The performance is largely due to the first home buyers sitting out the pandemic and luxury buyers grabbing the high-price deals. Freddie Mac believes that the Bay Area is among the top housing markets in the country and its notable performance can be put down to fearless buying by tech professionals in the times of economic drag.

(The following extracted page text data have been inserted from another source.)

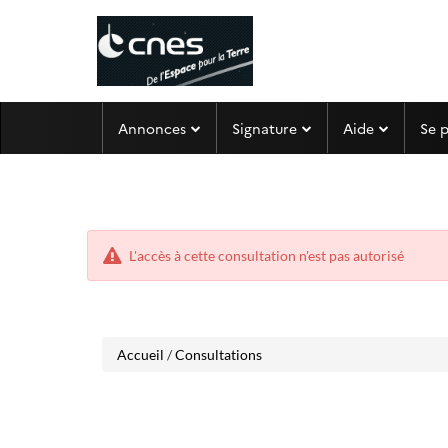
Aller
Aller
Annonces
Signature
Aide
Se 
au
au
menu
contenu
L'accès à cette consultation n'est pas autorisé
Accueil
/
Consultations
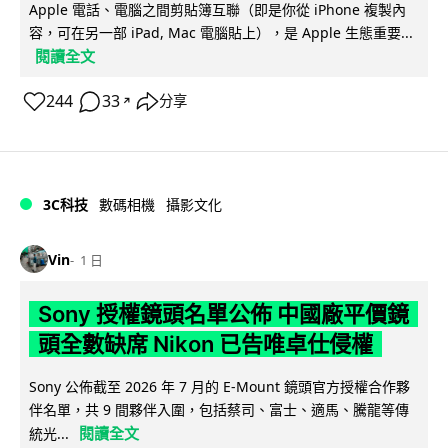
Apple 電話、電腦之間剪貼簿互聯（即是你從 iPhone 複製內
容，可在另一部 iPad, Mac 電腦貼上），是 Apple 生態重要...
閱讀全文
244
33
分享
↗
3C科技
數碼相機
攝影文化
Vin
1 日
Sony 授權鏡頭名單公佈 中國廠平價鏡
頭全數缺席 Nikon 已告唯卓仕侵權
Sony 公佈截至 2026 年 7 月的 E-Mount 鏡頭官方授權合作夥
伴名單，共 9 間夥伴入圍，包括蔡司、富士、適馬、騰龍等傳
閱讀全文
統光...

Low mortgage rates, also, have definitely helped the cause of the buyers. Sellers had virus apprehensions in spring and it led to a lot fewer home tours, leading to a sale drop. But the sellers, clearly, have given up, looking at the aggressive buying spirit of high-salaried techies (among others).
Compass agent Matt Rubenstein suggested that “I’ve seen some ridiculous offers.” Buyers are not bothering about the pandemic red flag and raising prices and making preemptive bargains.
Cupertino agent Alan Wang said that “It’s been extremely busy,” Wang further suggested that “You would have thought it would have slowed down. Tech is one of those unique industries. It’s a little strange, for sure.”
According to CoreLogic, the year-over-year single-family home prices have shot up by 25% in Marin County, 15% in Sonoma County, and 11.3% in Napa County. Year-over-year median sale prices for resale homes hiked by 16.7% in Contra Costa, 10.3% in San Mateo, 8.2% in Alameda, and 2.7% in San Francisco.